SUBJECT: M.S. Thesis Presentation
   
BY: Marwin Gihr
   
TIME: Tuesday, December 6, 2022, 11:00 a.m.
   
PLACE: MARC Building, 114
   
TITLE: Geometry Prediction in Wire Arc Additive Manufacturing Using Machine Learning
   
COMMITTEE: Dr. Shreyes Melkote, Chair (ME)
Dr. Christopher Saldana (ME)
Dr. Hans-Christian Moehring (IMT -Stuttgart)
 

SUMMARY

Wire Arc Additive Manufacturing has disruptive potential for modern manufacturing. The technology comes with the flexibility and material efficiency of additive manufacturing processes while mitigating the disadvantages through high material output and high energy efficiency. The prevalence of the technology is inhibited by the large induced residual stresses and geometrical inaccuracy. This work tackles the latter by assessing the process parameter-geometry relationship using Machine Learning (ML) algorithms. To do so, multiple mild steel welding beads with varying shape features like corner angle are printed using a Metal Inert Gas (MIG) welding machine attached to an industrial robot. The cross-sectional profile of the printed beads is measured using a point laser sensor and correlated through different ML algorithms to input features such as travel speed (TS), wire feed speed (WFS), interlayer temperature, and shape features. By incorporating varying bead shapes, a holistic model, not limited to geometry prediction of straight beads only, is trained.
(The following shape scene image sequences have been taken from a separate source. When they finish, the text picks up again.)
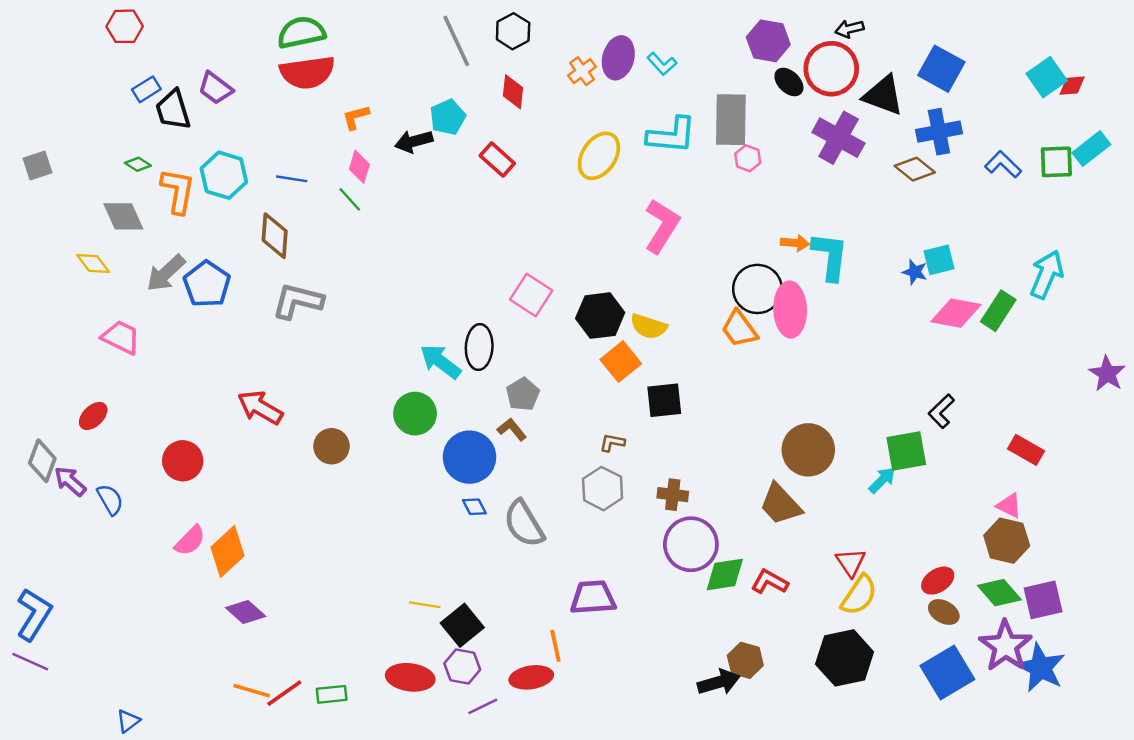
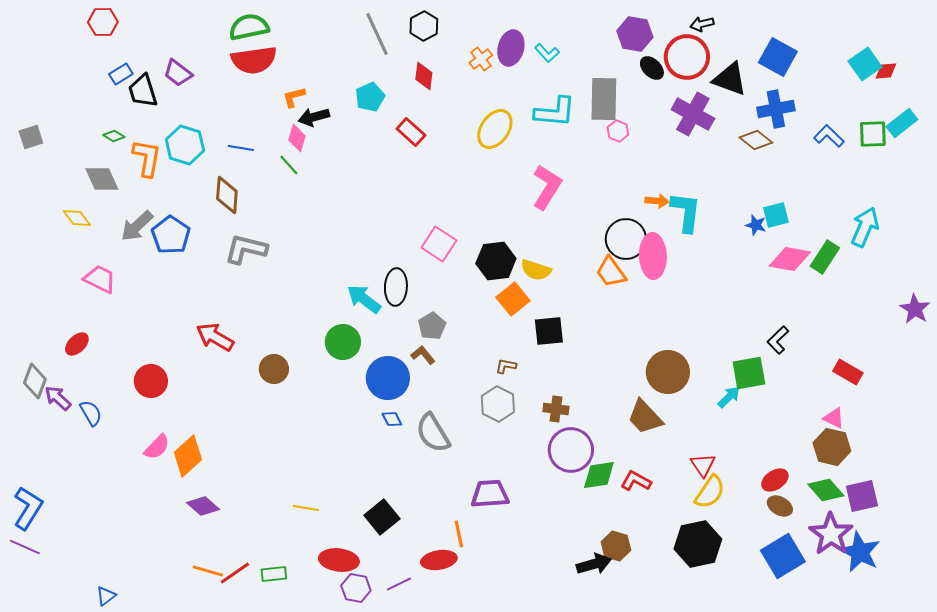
black arrow: (414, 141) -> (314, 117), moved
yellow line: (425, 605) -> (306, 508), moved
purple hexagon: (462, 666) -> (356, 588), moved

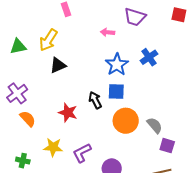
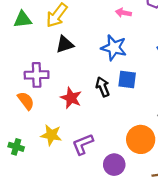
blue star: (117, 65) -> (114, 48), moved, turned -30
purple cross: (17, 93) -> (37, 75), moved, turned 30
orange circle: (126, 121) -> (141, 139), moved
Thus, the model holds the potential to learn the process parameter-geometry relationship for different shape features of a part. Using the model, excess material at the inner angle of corners determined by the overlapping regions of the two adjacent beads can be predicted. By generating a database of possible bead shapes a backwards algorithm was created, that suggests welding parameter combinations resulting in a smoother bead shape at corners. Additionally, a study on the transferability of common bead geometry prediction models on other research testbeds was conducted. The importance of input features for transferability is assessed and the potential to increase transferability by infusing the model training with mass conservation is examined.